Commercial space holds great promise for the utilization and expansion of human and robotic outer space activities, but aspiring commercial actors must recognize that foreign policy concerns, as well as obligations to the international community as a whole, ensure that commercial space activities will not operate in a legal and regulatory vacuum. As commercial space matures, the law and accompanying regulation will most certainly evolve, but that does not mean that it will be excessive or over-burdensome.

Commercial space actors have two choices: they can acknowledge that international law will influence their activities as the industry matures and choose to become participants in the inevitable evolution of law and regulation.12 The alternative is for commercial space actors to treat the present and future legal realities as a leash and pull against it. Either way, ignoring the influence of international law and the federal government over the commercial space industry will do nothing to benefit the industry in the long haul.

References

1 A “private interest” is in effect a privilege granted by an executive authority. A private interest is sometimes granted ancillary to a “right” with the caveat that the private interest is subject to oversight of the authority granting it. For example, there is a fundamental right to free movement and ancillary to that right States through their executive agents grant the private interest of operating motor vehicles on state roads and highways. A private interest cannot be deprived without due process, and the same is true for the private interest of performing commercial space activities. The Department of Transportation can deny, revoke or suspend a launch or reentry license, but it must provide the licensee due process to contest that decision, which it does under 51 U.S.C. § 50912.

2 51 U.S.C. § 50901(a)(1) states that “Congress finds that the peaceful uses of outer space continue to be of great value and to offer benefits to all mankind...” This is consistent with Article I of the Outer Space Treaty.

3 The branch of the Department of Transportation that is responsible for implementing Chapter 509 is the Federal Aviation Administration (FAA). The current regulations to carry out Chapter 509 can be found at 14 C.F.R. Chapter III, Parts 415, 420, 431 and 435.

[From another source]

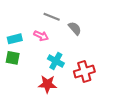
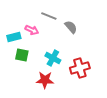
pink arrow: (41, 36) -> (32, 30), moved
green square: (13, 58) -> (22, 55), moved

4 51 U.S.C § 50904 Restrictions on launches, operations, and reentries

5 51 U.S.C. § 50907 Monitoring activities

6 51 U.S.C. § 50908 Effective periods, and modifications, suspensions, and revocations, of licenses.

7 51 U.S.C. § 50910 Preemption of scheduled launches or reentries

8 51 U.S.C. § 50909 Prohibition, suspension, and end of launches, operation of launch sites and reentry sites, and reentries

9 51 U.S.C. § 50914 Liability insurance and financial responsibility

10 51 U.S.C. § 50919 Relationship to other executive agencies, laws, and international obligations

11 51 U.S.C. § 50922 Regulations

12 This author, along with Tommaso Sgobba and Chris Kunstadter, suggested that commercial space actors could take a proactive tack and propose self-regulation of the industry in lieu of government sponsored regulation created by the FAA. See “Taking a page from maritime practice to self-regulate the commercial space industry”, The Space Review, March 4, 2013.